The idea was put forward by Blackpool schools catering services manager Derek Wright at a round-table debate on the state of the hospitality industry that was a feature of day two of the ASSIST FM annual conference in Glasgow yesterday (May 18th)
Asked how public sector catering should sell itself as career opportunity, he said: “Bring young people into the kitchen, get them making something and hands-on.”
His view was echoed by Rose King of social mobility charity Career Ready, who said: “Work with schools, get young people into the kitchen and show them what goes on.
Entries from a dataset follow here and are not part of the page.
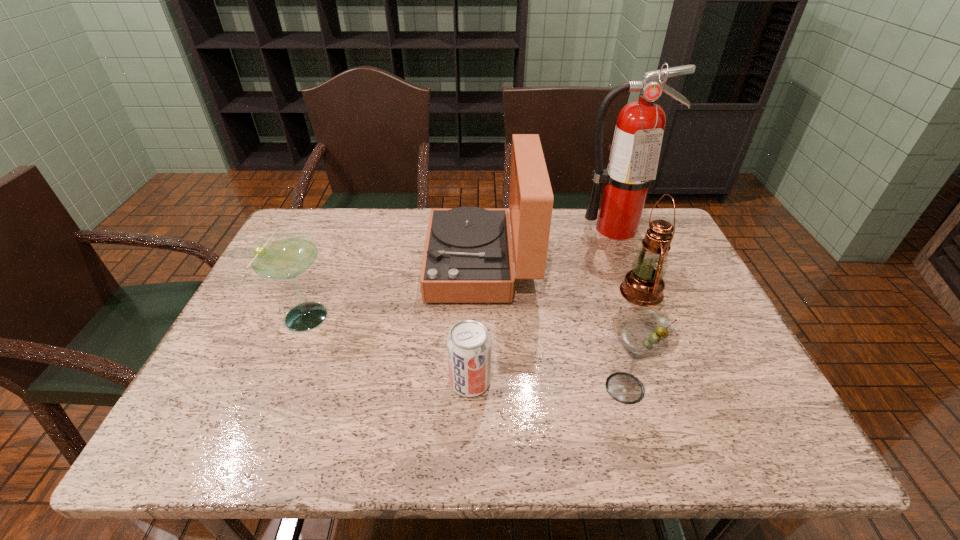 Where is `vacant space located on the face of the phonograph record`? The image size is (960, 540). vacant space located on the face of the phonograph record is located at coordinates (286, 265).

Find the location of a particular element. This screenshot has width=960, height=540. vacant space located 0.050m on the right of the oil lamp is located at coordinates (682, 292).

Identify the location of free region located on the back of the leftmost object. (332, 252).

You are a GUI agent. You are given a task and a screenshot of the screen. Output one action in this format:
    pyautogui.click(x=<x>, y=<y>)
    Task: Click on the free region located on the back of the nearer martini
    
    Given the screenshot: What is the action you would take?
    pyautogui.click(x=592, y=274)

The width and height of the screenshot is (960, 540). In order to click on vacant area located 0.110m on the front of the soda can in this screenshot , I will do `click(468, 450)`.

This screenshot has width=960, height=540. What are the coordinates of `fire extinguisher that is at the far edge` in the screenshot? It's located at tap(635, 151).

I want to click on phonograph record that is at the far edge, so click(467, 258).

Find the location of a particular element. The height and width of the screenshot is (540, 960). object present at the near edge is located at coordinates (643, 333).

This screenshot has width=960, height=540. In order to click on object at the left edge in this screenshot , I will do `click(284, 255)`.

This screenshot has width=960, height=540. In order to click on fire extinguisher at the right edge in this screenshot , I will do `click(635, 151)`. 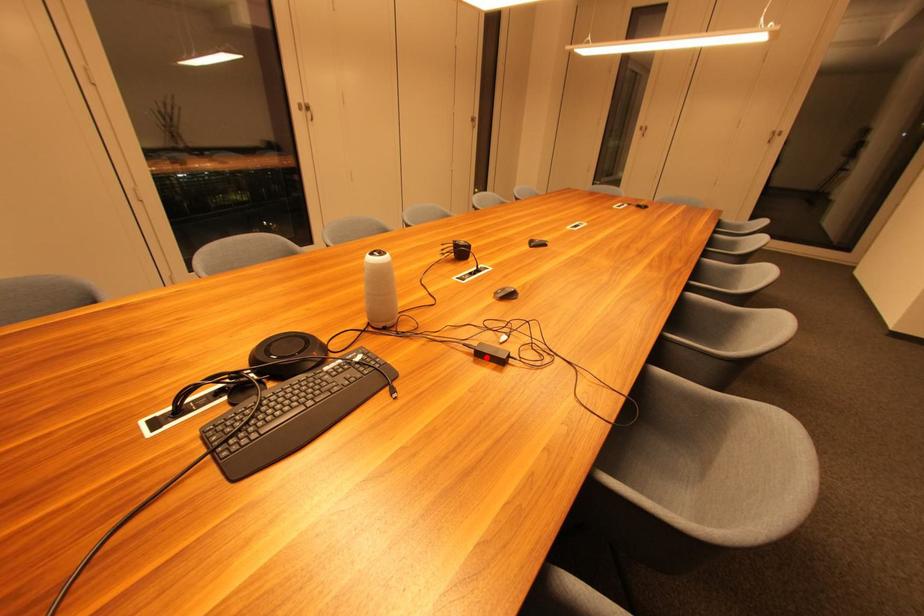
Start young, though, to try to tap into the talent pool.”
David Cochrane of the hospitality training charity HIT Scotland said this approach needed to be backed by ‘career pathways’ that offer young people an exciting prospect when they enter the industry.
“You need to be in the marketplace competing for the talent coming through, embrace technology and don’t just think about young people – look at older people too.”
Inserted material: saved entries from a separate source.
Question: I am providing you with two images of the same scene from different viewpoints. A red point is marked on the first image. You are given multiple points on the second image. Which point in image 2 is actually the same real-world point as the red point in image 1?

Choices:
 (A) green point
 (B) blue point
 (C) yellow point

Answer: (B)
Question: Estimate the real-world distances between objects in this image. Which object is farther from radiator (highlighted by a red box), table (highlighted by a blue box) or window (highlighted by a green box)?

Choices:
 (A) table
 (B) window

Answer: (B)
Rose King urged Scottish local authorities to consider Career Ready’s mentoring programme for secondary 5th year students, which she said ‘can create a valuable pipeline of talent.”
And Derek Wright said that once you have staff then retention becomes hugely important, so employers needed to offer training opportunities and reward staff for good work to improve morale and provide motivation.
Other speakers on the second and final day of the conference included Professor John McKendrick of Glasgow Caledonian University, who summarised research he had done for ASSIST FM on the attitudes of secondary school pupils to school meals.
He said: "Among the key findings were that catering staff were universally viewed as the most positive aspect of school meals and that younger children tend to be more favourably disposed to school meals than older ones."